Era otro día y el sol brillaba de nuevo.

El capitán Gregory, de la Oficina de Personas Desaparecidas, contempló con aire fatigado, por la ventana de su despacho, el piso superior del Palacio de Justicia, blanco y limpio después de la lluvia. Luego se volvió pesadamente en su sillón giratorio, aplastó el tabaco de la pipa con un pulgar chamuscado por el fuego y me contempló sombríamente.

—De manera que se ha metido en otro lío.

—Ah, ya está enterado.

—Es cierto que me paso aquí todo el día engordando el trasero y no doy la impresión de tener dos dedos de frente, pero le sorprendería enterarse de todo lo que oigo. Supongo que acabar con el tal Canino estuvo bien, pero no creo que los chicos de la Brigada Criminal le den una medalla.

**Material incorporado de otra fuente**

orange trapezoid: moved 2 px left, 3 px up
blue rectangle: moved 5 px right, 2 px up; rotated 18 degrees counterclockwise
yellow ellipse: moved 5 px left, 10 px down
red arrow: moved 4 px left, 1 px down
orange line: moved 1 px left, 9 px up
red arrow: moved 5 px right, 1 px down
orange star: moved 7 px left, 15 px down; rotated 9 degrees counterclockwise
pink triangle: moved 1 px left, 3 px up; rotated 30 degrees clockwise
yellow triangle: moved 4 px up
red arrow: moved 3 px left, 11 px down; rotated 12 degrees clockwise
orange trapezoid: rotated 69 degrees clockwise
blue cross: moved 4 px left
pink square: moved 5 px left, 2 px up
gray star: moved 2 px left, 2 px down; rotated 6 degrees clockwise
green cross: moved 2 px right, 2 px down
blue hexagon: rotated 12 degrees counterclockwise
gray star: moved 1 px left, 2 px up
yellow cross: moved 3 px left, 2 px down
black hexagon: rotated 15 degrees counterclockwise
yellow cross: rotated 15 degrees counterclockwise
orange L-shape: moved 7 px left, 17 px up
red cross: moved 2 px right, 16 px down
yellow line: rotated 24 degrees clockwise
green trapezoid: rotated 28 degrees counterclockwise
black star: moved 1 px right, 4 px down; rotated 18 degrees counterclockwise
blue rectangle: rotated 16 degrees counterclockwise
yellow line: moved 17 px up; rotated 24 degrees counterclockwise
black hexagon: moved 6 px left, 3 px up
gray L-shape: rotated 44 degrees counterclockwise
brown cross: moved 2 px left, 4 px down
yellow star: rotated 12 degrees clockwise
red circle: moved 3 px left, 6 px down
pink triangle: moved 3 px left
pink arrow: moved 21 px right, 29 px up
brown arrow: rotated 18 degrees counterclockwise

—Ha muerto mucha gente a mi alrededor —dije—. Antes o después tenía que llegarme el turno.

Sonrió con paciencia.

—¿Quién le dijo que la chica que estaba allí era la mujer de Eddie Mars?

Se lo expliqué. Escuchó con atención y bostezó, tapándose una boca llena de dientes de oro con la palma de una mano tan grande como una bandeja.

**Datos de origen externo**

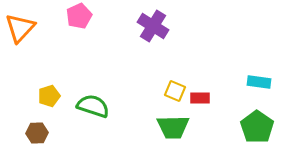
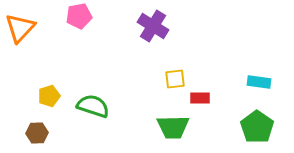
pink pentagon: rotated 15 degrees clockwise
yellow square: moved 12 px up; rotated 30 degrees counterclockwise
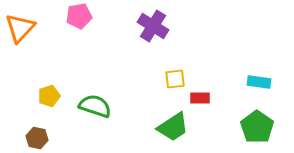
green semicircle: moved 2 px right
green trapezoid: rotated 32 degrees counterclockwise
brown hexagon: moved 5 px down; rotated 15 degrees clockwise
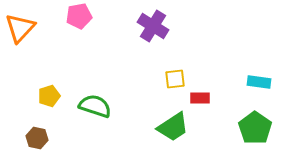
green pentagon: moved 2 px left, 1 px down
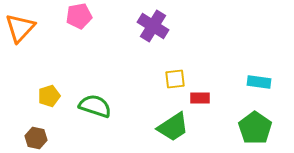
brown hexagon: moved 1 px left
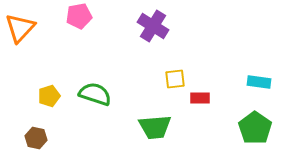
green semicircle: moved 12 px up
green trapezoid: moved 18 px left; rotated 28 degrees clockwise
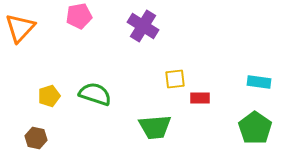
purple cross: moved 10 px left
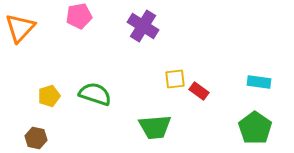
red rectangle: moved 1 px left, 7 px up; rotated 36 degrees clockwise
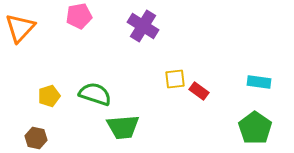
green trapezoid: moved 32 px left
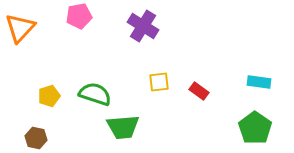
yellow square: moved 16 px left, 3 px down
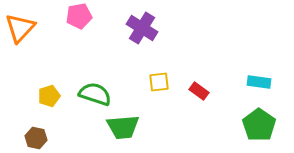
purple cross: moved 1 px left, 2 px down
green pentagon: moved 4 px right, 3 px up
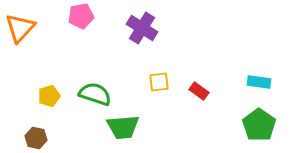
pink pentagon: moved 2 px right
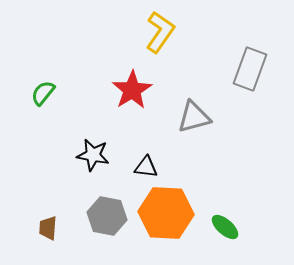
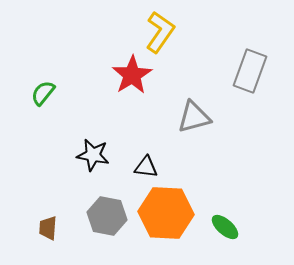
gray rectangle: moved 2 px down
red star: moved 15 px up
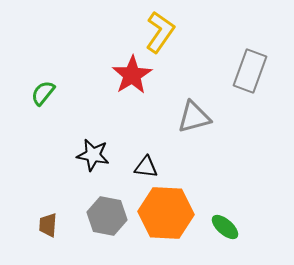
brown trapezoid: moved 3 px up
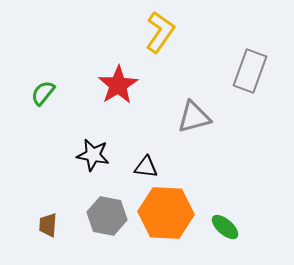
red star: moved 14 px left, 10 px down
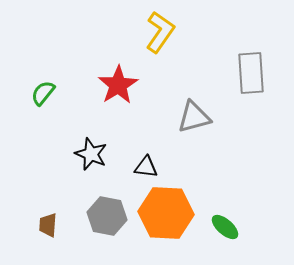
gray rectangle: moved 1 px right, 2 px down; rotated 24 degrees counterclockwise
black star: moved 2 px left, 1 px up; rotated 12 degrees clockwise
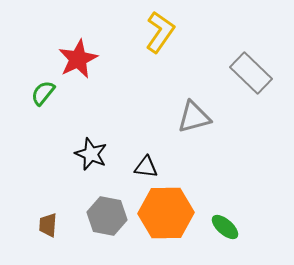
gray rectangle: rotated 42 degrees counterclockwise
red star: moved 40 px left, 26 px up; rotated 6 degrees clockwise
orange hexagon: rotated 4 degrees counterclockwise
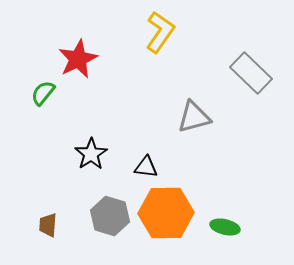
black star: rotated 16 degrees clockwise
gray hexagon: moved 3 px right; rotated 6 degrees clockwise
green ellipse: rotated 28 degrees counterclockwise
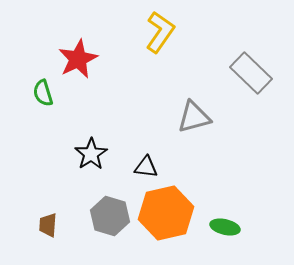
green semicircle: rotated 56 degrees counterclockwise
orange hexagon: rotated 12 degrees counterclockwise
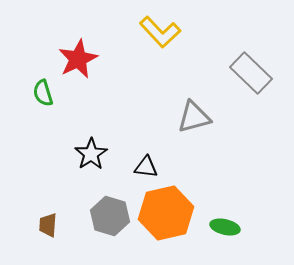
yellow L-shape: rotated 102 degrees clockwise
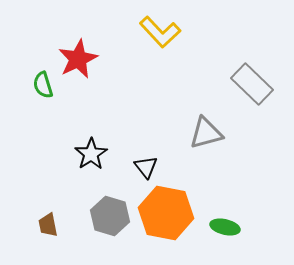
gray rectangle: moved 1 px right, 11 px down
green semicircle: moved 8 px up
gray triangle: moved 12 px right, 16 px down
black triangle: rotated 45 degrees clockwise
orange hexagon: rotated 24 degrees clockwise
brown trapezoid: rotated 15 degrees counterclockwise
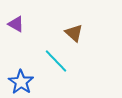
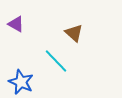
blue star: rotated 10 degrees counterclockwise
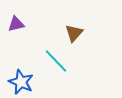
purple triangle: rotated 42 degrees counterclockwise
brown triangle: rotated 30 degrees clockwise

—Como es lógico, opina que deberíamos haberla encontrado.

—Es una deducción acertada.

—Quizá lo sabía —dijo—. Quizá pensaba que si Eddie y su prójima querían jugar a un jueguecito como ése, sería inteligente (o al menos todo lo inteligente que soy capaz de ser) dejarles creer que se estaban saliendo con la suya. Aun que quizá opine usted que les he dejado campar por sus respetos por razones más personales. —Extendió su mano gigantesca y frotó el pulgar contra el índice y el corazón.

—No —dije—. Realmente no pensé eso. Ni siquiera cuando Eddie dio la impresión de estar al corriente de nuestra conversación del otro día.

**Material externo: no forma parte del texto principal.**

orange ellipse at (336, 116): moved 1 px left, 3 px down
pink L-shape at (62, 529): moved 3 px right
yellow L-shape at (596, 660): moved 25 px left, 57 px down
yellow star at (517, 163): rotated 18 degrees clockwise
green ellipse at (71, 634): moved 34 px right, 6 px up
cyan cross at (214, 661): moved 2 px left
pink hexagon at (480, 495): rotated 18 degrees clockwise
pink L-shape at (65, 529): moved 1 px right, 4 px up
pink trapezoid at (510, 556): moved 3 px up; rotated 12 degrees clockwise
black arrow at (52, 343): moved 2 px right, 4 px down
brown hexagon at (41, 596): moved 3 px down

Gregory alzó las cejas como si alzarlas le supusiera un esfuerzo, como si fuera un truco que había practicado poco en los últimos tiempos. La frente se le llenó de surcos y, cuando volvió a bajar las cejas, los surcos se transformaron en líneas blancas que luego fueron enrojeciendo mientras yo las contemplaba.

—Soy policía —dijo—. Un policía corriente y moliente. Razonablemente honesto. Todo lo honesto que cabe esperar de un hombre que vive en un mundo donde eso ya no se lleva. Ésa es la razón fundamental de que le haya pedido que viniera hoy a verme. Me gustaría que lo creyera. Dado que soy policía me gusta que triunfe la justicia. No me importaría que tipos ostentosos y bien vestidos como Eddie Mars se estropearan esas manos tan bien cuidadas en la cantera de Folsom, junto a los pobres desgraciados de los barrios bajos a los que echaron el guante en su primer golpe y no han vuelto a tener una oportunidad desde entonces. No me importaría nada. Usted y yo hemos vivido demasiado para creer que llegue a verlo. No en esta ciudad, ni en ninguna ciudad que sea la mitad de grande que ésta, ni en ninguna parte de nuestros Estados Unidos, tan grandes, tan verdes y tan hermosos. Sencillamente no es ésa la manera que tenemos de gobernar este país.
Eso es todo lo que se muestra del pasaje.